Action item => Below are several records. Retype exactly those lines running from the one with "Image resolution: width=1000, height=1954." through the one with "Quienes somos (256, 257)", end lines included, and no others.

Stored data entries

== Segment start ==

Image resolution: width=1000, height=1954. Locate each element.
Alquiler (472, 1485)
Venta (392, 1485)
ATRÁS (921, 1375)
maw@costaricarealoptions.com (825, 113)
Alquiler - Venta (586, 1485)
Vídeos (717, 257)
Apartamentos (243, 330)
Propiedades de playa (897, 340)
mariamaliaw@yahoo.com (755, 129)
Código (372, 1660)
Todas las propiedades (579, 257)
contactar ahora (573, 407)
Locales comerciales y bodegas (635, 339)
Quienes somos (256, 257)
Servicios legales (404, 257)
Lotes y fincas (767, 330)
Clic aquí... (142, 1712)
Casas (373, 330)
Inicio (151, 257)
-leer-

== Segment end ==
== Segment start ==

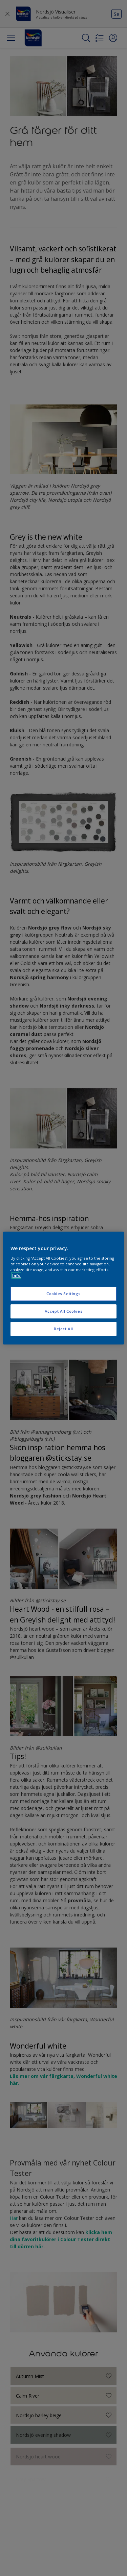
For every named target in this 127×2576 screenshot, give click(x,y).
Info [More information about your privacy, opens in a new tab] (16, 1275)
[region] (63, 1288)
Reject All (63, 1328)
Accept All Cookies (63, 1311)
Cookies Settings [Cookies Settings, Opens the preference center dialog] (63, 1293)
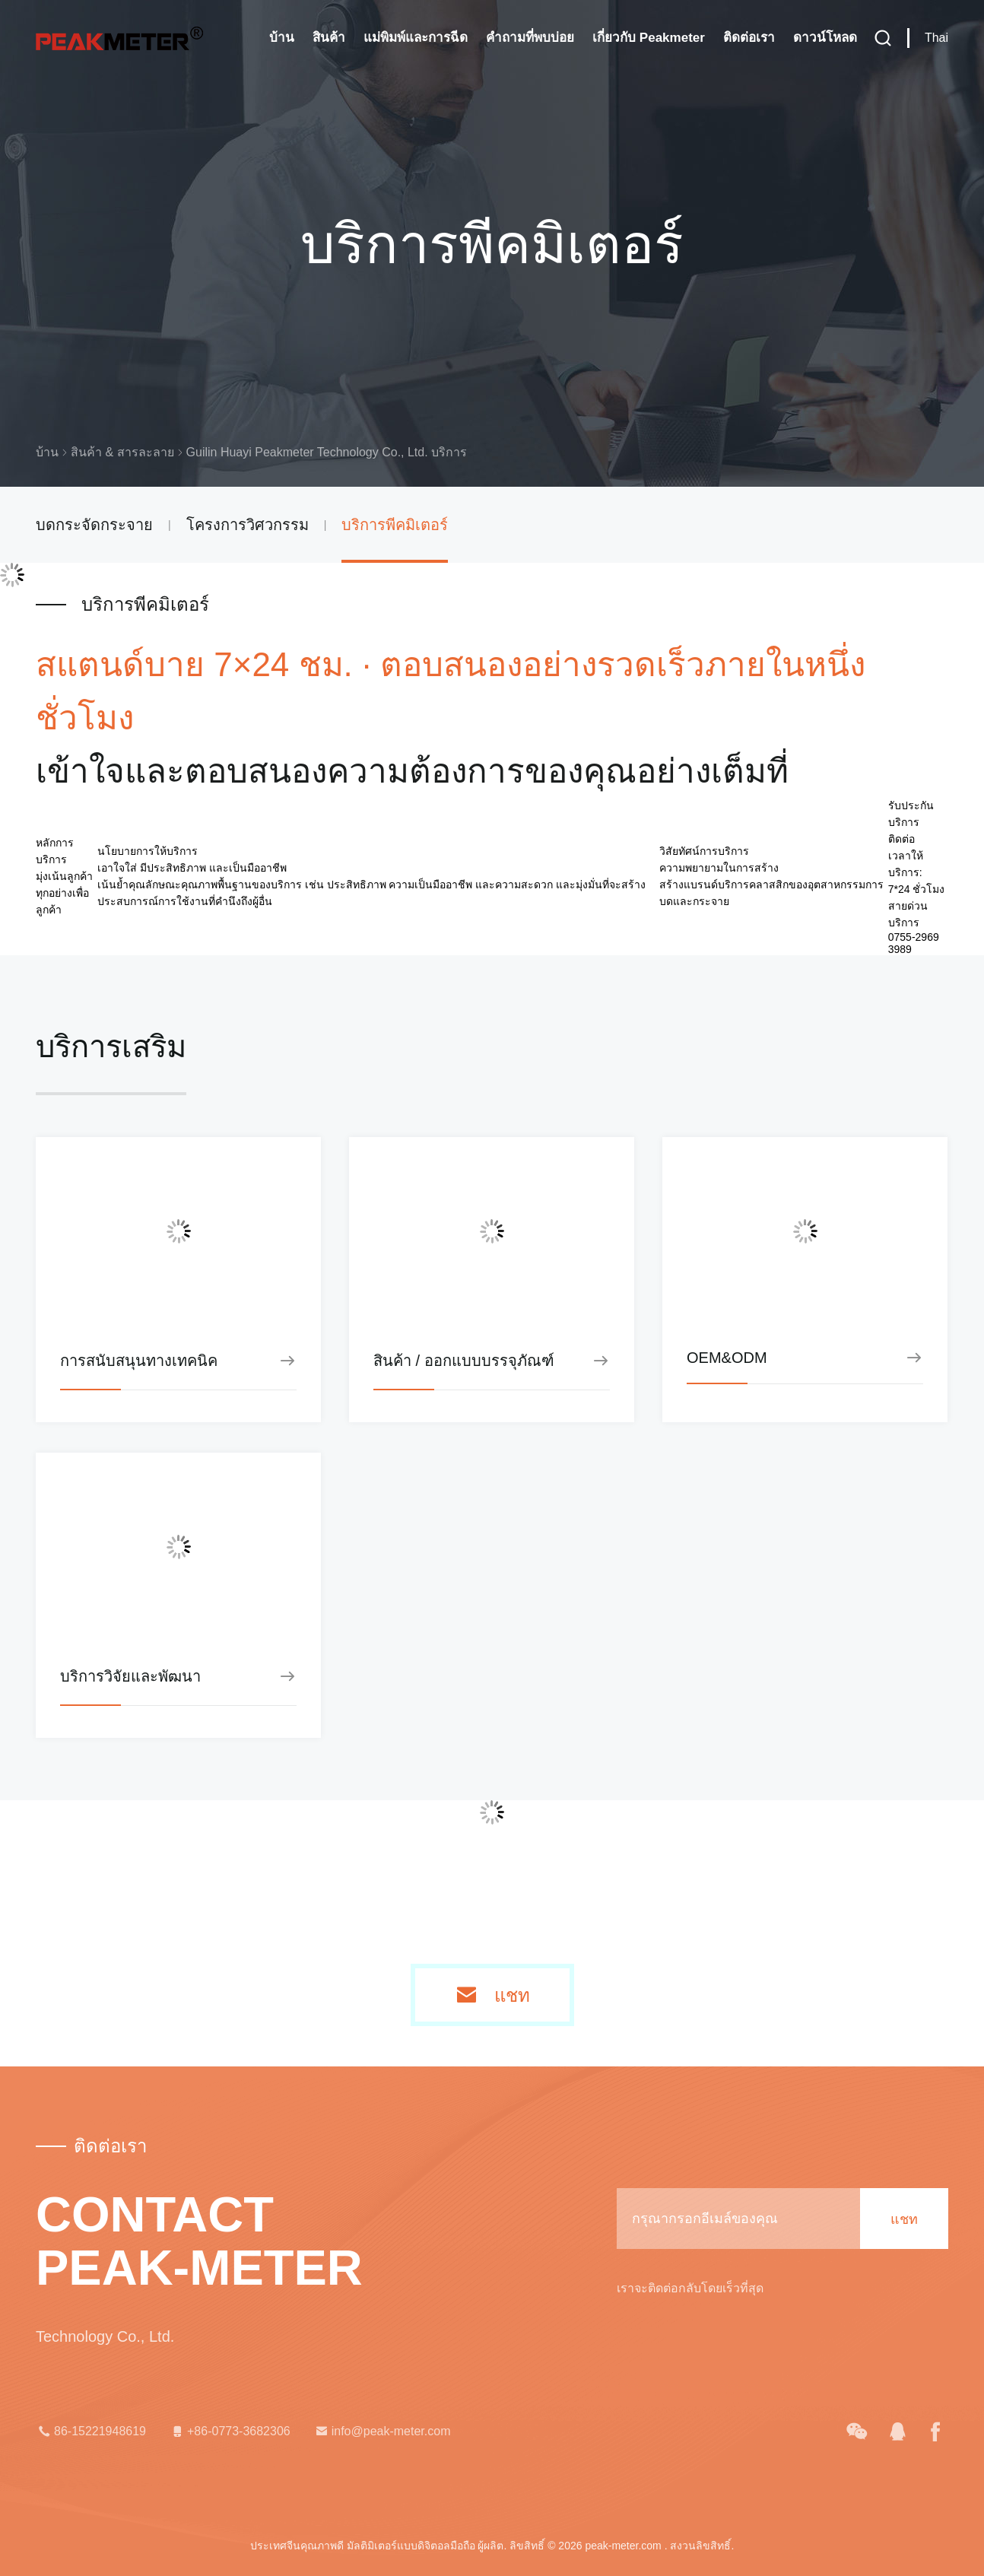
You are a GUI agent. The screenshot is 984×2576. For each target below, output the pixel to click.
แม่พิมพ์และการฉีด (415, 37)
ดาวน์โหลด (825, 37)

== Segment end ==
== Segment start ==

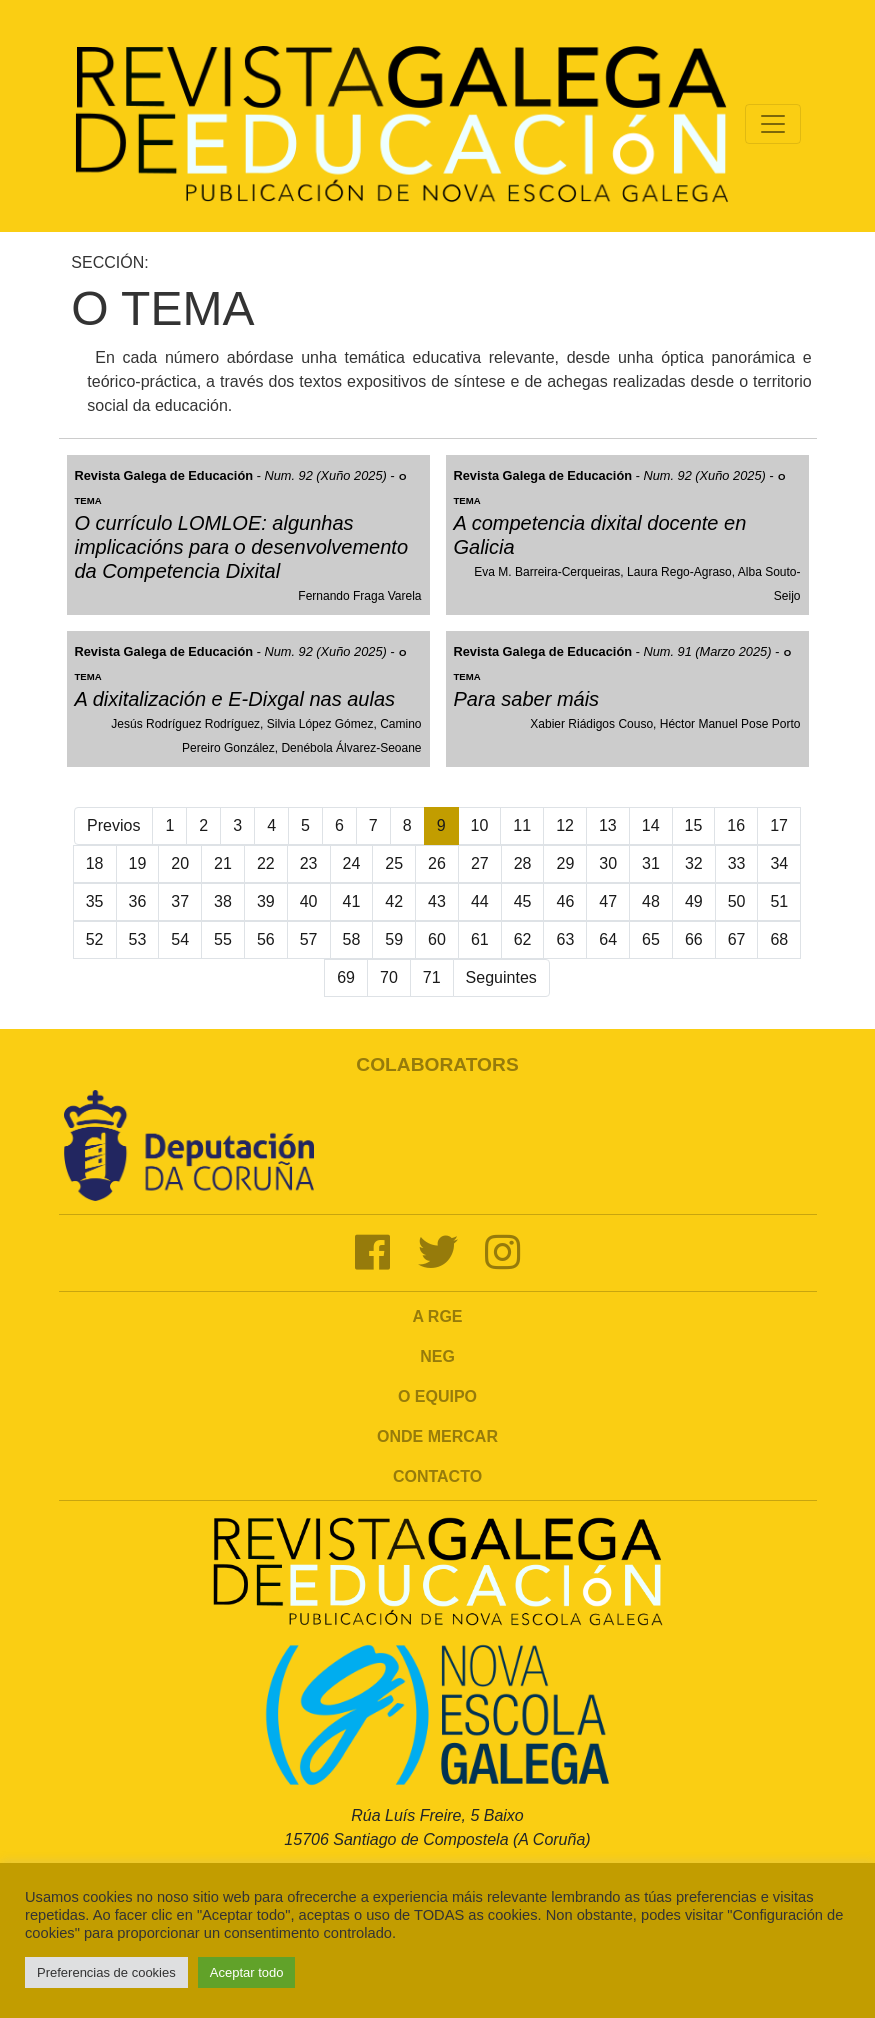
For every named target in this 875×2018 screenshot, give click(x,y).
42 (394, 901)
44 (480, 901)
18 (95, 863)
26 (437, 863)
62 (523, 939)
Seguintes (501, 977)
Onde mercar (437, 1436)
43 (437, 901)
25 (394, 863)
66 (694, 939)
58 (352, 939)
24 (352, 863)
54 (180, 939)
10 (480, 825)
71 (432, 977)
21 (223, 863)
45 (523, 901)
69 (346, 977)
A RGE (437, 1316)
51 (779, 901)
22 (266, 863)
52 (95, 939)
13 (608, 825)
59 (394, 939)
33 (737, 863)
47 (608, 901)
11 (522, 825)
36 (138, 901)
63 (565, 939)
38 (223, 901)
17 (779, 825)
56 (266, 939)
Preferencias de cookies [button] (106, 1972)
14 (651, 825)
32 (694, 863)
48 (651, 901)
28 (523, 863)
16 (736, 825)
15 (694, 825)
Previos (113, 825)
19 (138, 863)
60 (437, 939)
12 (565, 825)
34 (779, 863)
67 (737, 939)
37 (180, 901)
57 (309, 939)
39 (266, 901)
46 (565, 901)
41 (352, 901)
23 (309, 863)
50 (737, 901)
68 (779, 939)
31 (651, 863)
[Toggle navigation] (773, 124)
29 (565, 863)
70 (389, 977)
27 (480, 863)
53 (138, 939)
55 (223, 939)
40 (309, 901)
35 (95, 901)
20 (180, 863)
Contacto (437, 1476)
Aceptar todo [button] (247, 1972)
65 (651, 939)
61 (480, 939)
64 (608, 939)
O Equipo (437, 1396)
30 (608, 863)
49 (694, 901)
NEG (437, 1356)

== Segment end ==

Your solution =>
Image resolution: width=1000, height=1954. Locate each element.
Alquiler (472, 1485)
Venta (392, 1485)
ATRÁS (921, 1375)
maw@costaricarealoptions.com (825, 113)
Alquiler - Venta (586, 1485)
Vídeos (717, 257)
Apartamentos (243, 330)
Propiedades de playa (897, 340)
mariamaliaw@yahoo.com (755, 129)
Código (372, 1660)
Todas las propiedades (579, 257)
contactar ahora (573, 407)
Locales comerciales y bodegas (635, 339)
Quienes somos (256, 257)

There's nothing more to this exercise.